The proposal was coordinated with the United States, which launched its own mechanism last year to block capital inflows into some Chinese industries.
As things stand, however, outbound screening appears to be the pillar least likely to be achieved.
“The imposition of national restrictions on European companies’ overseas investments is not the right policy for achieving economic security as it would significantly interfere with corporate business decisions and international investment flows,” said the submission from SEMI Europe, an industry group representing the global electronics manufacturing and design supply chain.
BusinessEurope, a lobbying group representing national-level chambers of commerce in EU member states, said it was wary of “any restrictions on foreign investment that are not due to sanctions.”
“It has a potential chilling effect which should not be underestimated as it could have a significant impact on research and innovation, the global activity of European companies and inward investment,” the submission said.
Groups in the Netherlands and Sweden also expressed skepticism, joining the voices of opposition to the policy proposals which remain unpopular among governments.

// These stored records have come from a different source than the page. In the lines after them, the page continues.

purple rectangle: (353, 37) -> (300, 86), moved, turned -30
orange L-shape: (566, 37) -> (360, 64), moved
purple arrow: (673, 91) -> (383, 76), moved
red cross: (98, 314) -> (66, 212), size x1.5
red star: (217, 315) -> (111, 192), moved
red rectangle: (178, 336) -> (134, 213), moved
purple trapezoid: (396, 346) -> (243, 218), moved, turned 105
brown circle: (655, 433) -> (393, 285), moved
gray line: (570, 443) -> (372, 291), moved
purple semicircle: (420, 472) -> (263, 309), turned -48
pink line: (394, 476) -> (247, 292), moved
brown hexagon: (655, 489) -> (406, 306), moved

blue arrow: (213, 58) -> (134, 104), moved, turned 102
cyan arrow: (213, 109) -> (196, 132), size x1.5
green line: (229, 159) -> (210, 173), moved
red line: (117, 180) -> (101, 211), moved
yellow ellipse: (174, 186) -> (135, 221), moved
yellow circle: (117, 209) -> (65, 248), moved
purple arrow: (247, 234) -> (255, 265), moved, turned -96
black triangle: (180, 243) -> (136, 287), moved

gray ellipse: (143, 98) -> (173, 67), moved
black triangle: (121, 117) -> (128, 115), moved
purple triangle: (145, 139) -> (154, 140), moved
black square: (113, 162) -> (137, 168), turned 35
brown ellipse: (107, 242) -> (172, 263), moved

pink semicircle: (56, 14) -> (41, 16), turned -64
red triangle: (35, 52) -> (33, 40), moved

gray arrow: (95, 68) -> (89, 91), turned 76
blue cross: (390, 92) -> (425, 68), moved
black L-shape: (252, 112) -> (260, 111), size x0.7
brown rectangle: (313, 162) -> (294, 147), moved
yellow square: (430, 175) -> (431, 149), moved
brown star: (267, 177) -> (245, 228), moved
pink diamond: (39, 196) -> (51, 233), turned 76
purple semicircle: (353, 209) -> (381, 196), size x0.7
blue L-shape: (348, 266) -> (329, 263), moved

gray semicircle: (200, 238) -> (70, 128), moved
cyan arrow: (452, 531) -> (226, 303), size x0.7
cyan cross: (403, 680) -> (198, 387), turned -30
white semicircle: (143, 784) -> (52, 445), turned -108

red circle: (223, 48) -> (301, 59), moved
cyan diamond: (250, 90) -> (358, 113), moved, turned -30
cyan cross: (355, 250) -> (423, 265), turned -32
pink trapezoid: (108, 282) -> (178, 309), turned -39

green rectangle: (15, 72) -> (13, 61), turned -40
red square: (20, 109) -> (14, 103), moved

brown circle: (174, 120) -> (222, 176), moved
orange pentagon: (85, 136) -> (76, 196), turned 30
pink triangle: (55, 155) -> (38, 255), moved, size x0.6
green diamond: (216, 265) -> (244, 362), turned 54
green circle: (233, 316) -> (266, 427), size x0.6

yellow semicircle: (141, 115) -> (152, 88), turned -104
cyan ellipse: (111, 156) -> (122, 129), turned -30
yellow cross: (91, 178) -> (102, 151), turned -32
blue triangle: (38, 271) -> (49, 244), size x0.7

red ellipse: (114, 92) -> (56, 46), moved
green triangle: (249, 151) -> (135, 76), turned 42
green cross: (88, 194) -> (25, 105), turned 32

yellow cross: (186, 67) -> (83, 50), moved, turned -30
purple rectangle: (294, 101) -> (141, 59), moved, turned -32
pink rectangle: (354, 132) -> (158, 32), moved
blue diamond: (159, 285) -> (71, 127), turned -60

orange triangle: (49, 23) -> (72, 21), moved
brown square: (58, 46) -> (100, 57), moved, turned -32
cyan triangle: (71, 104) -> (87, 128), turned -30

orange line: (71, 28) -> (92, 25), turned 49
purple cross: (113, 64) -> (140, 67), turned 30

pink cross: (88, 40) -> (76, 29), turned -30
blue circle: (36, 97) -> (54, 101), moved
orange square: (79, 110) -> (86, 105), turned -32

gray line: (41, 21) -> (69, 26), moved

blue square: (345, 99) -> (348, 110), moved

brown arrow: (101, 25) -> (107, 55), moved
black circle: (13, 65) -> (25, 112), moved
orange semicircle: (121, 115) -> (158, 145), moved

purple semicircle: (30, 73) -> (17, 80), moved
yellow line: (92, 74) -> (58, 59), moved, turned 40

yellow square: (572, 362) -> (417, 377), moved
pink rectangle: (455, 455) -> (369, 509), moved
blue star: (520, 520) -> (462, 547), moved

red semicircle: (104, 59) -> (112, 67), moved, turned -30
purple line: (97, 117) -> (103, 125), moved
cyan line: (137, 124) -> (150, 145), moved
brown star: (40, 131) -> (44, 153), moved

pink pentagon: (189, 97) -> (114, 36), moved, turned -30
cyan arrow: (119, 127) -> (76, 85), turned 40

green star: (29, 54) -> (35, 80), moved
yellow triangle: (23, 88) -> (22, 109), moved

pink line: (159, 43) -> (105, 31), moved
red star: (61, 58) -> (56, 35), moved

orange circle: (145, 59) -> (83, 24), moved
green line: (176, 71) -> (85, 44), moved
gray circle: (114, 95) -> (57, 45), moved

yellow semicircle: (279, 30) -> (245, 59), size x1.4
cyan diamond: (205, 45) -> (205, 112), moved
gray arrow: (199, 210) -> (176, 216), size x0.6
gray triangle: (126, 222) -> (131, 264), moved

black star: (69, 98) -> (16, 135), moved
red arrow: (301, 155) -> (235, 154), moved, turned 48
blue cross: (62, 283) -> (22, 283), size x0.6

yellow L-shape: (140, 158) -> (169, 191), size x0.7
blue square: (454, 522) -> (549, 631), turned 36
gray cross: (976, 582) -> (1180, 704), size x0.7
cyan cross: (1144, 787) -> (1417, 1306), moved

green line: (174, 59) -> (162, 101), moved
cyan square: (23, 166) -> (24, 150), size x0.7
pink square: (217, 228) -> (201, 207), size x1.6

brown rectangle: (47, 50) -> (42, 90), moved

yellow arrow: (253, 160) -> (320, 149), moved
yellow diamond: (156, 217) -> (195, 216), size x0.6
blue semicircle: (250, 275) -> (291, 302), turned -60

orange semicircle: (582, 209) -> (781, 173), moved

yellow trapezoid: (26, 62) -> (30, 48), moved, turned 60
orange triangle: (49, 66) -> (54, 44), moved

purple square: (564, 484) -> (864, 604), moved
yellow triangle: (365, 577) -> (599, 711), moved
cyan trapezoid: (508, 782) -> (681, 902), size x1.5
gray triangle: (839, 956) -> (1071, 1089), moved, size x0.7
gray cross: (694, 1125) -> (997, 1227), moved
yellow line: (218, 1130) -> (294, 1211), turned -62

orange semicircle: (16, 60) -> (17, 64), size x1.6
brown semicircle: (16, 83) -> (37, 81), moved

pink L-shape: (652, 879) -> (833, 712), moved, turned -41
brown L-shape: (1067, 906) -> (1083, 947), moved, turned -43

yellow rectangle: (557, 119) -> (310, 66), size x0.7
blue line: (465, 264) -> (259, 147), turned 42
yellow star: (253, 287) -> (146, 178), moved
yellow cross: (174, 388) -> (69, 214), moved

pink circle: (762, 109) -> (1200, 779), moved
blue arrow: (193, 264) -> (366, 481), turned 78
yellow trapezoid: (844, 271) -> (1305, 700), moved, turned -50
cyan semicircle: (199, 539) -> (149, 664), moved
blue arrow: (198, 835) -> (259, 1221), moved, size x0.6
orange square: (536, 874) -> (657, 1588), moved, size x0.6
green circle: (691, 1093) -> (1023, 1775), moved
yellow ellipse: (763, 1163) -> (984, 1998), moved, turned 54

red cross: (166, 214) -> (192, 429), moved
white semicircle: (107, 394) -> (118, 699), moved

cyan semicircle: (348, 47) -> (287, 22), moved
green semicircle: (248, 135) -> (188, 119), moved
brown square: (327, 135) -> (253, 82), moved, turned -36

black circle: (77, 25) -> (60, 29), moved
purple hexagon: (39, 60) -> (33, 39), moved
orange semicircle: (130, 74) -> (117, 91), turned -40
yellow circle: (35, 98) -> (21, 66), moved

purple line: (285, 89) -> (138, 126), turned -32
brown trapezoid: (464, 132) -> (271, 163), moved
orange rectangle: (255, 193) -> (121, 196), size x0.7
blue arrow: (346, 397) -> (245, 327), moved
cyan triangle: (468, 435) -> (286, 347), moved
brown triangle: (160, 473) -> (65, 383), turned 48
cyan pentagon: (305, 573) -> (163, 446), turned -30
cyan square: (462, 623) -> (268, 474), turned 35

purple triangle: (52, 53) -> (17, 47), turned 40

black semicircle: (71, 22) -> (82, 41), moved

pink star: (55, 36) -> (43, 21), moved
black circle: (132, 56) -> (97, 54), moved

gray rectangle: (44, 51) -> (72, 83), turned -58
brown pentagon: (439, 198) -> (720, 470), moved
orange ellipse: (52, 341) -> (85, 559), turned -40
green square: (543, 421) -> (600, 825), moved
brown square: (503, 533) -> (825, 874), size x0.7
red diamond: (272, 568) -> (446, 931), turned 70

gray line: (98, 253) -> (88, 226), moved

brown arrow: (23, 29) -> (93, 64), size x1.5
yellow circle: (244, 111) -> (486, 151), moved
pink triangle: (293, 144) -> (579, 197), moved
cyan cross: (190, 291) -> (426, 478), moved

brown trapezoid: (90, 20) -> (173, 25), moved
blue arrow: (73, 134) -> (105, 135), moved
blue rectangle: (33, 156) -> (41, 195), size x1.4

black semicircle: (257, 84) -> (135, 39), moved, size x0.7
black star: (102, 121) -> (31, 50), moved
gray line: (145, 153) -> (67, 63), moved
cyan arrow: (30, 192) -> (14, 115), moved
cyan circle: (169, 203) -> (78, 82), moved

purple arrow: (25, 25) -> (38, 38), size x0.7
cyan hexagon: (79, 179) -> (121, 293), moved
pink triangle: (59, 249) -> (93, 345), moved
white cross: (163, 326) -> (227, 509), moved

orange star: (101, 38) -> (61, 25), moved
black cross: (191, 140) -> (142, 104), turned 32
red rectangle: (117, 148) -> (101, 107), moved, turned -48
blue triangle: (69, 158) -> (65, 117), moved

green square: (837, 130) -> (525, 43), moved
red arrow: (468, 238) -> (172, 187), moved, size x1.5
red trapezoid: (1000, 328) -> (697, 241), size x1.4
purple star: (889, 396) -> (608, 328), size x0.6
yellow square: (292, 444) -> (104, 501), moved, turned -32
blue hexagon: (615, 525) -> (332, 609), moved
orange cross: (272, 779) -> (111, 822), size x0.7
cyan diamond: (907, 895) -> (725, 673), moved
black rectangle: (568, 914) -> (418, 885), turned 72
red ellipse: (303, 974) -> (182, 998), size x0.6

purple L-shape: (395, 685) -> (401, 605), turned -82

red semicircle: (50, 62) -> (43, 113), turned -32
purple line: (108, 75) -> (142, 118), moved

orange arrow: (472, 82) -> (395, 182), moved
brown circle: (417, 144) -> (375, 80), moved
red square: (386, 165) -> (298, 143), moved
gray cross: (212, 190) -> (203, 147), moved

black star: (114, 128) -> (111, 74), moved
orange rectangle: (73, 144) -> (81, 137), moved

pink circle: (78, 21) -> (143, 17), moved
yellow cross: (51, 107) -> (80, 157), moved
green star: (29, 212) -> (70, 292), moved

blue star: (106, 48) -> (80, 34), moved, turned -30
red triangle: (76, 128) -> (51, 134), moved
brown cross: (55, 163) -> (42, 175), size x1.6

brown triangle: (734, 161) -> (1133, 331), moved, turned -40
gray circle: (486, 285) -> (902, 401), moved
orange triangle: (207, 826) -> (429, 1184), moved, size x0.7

Some capitals are struggling to understand the need for potentially administratively burdensome measures, especially given the low levels of EU investment in these sectors of the Chinese economy.
Tobias Goerke, a geopolitics expert at the European Council on Foreign Relations, said von der Leyen’s best chance of getting the tool passed would be a “political deal” with the United States.
“[Outbound screening] “The EU has always had strong ties with the US and this was part of a political package to show the EU was serious about the risks of technology leakage. How it proceeds will likely depend more on transatlantic politics than any deep-seated evidence of damage,” he said.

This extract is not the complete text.